• Problem details: Copy out all the entries shown below, exactly as they appear.

Records excerpted from a collection:
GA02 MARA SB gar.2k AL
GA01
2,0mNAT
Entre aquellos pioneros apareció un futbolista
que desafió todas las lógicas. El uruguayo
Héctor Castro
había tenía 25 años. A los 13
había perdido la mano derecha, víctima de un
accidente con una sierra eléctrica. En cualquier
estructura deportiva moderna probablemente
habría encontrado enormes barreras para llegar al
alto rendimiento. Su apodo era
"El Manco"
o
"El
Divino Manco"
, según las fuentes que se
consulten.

• Written answer:
GA02 MARA SB gar.2k AL
GA01
2,0mNAT
Entre aquellos pioneros apareció un futbolista
que desafió todas las lógicas. El uruguayo
Héctor Castro
había tenía 25 años. A los 13
había perdido la mano derecha, víctima de un
accidente con una sierra eléctrica. En cualquier
estructura deportiva moderna probablemente
habría encontrado enormes barreras para llegar al
alto rendimiento. Su apodo era
"El Manco"
o
"El
Divino Manco"
, según las fuentes que se
consulten.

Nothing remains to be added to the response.